**TASK ITEM:**
Write out the records that follow exactly. Do not include pictures.

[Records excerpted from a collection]
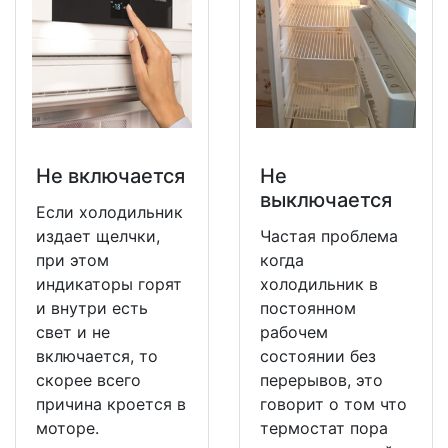
Не включается
Не
выключается
Если холодильник
издает щелчки,
Частая проблема
при этом
когда
индикаторы горят
холодильник в
и внутри есть
постоянном
свет и не
рабочем
включается, то
состоянии без
скорее всего
перерывов, это
причина кроется в
говорит о том что
моторе.
термостат пора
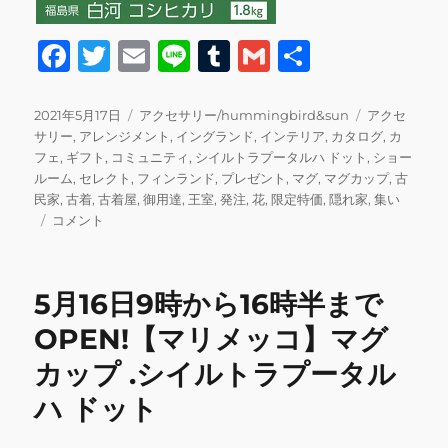
F
T
E
Li
T
G
共
a
w
m
n
u
m
有
c
it
ai
e
m
ai
投
カ
タ
2021年5月17日
アクセサリー/hummingbird&sun
アクセ
稿
テ
グ
サリー
,
アレンジメント
,
イングランド
,
インテリア
,
カタログ
,
カ
e
te
l
bl
l
日:
ゴ
フェ
,
ギフト
,
コミュニティ
,
シイルトラプータルハ ドット
,
ショー
b
r
r
リ
ルーム
,
セレクト
,
フィンランド
,
プレゼント
,
マグ
,
マグカップ
,
古
ー
民家
,
古着
,
古着屋
,
御用達
,
王室
,
発注
,
花
,
限定特価
,
隠れ家
,
集い
o
本
コメント
o
日
9
k
時
5月16日9時から16時半まで
か
ら
OPEN!【マリメッコ】マグ
12
カップ .シイルトラプータル
時
ま
ハ ドット
で
営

**RESULT OF THE TASK:**
Не включается
Не
выключается
Если холодильник
издает щелчки,
Частая проблема
при этом
когда
индикаторы горят
холодильник в
и внутри есть
постоянном
свет и не
рабочем
включается, то
состоянии без
скорее всего
перерывов, это
причина кроется в
говорит о том что
моторе.
термостат пора
F
T
E
Li
T
G
共
a
w
m
n
u
m
有
c
it
ai
e
m
ai
投
カ
タ
2021年5月17日
アクセサリー/hummingbird&sun
アクセ
稿
テ
グ
サリー
,
アレンジメント
,
イングランド
,
インテリア
,
カタログ
,
カ
e
te
l
bl
l
日:
ゴ
フェ
,
ギフト
,
コミュニティ
,
シイルトラプータルハ ドット
,
ショー
b
r
r
リ
ルーム
,
セレクト
,
フィンランド
,
プレゼント
,
マグ
,
マグカップ
,
古
ー
民家
,
古着
,
古着屋
,
御用達
,
王室
,
発注
,
花
,
限定特価
,
隠れ家
,
集い
o
本
コメント
o
日
9
k
時
5月16日9時から16時半まで
か
ら
OPEN!【マリメッコ】マグ
12
カップ .シイルトラプータル
時
ま
ハ ドット
で
営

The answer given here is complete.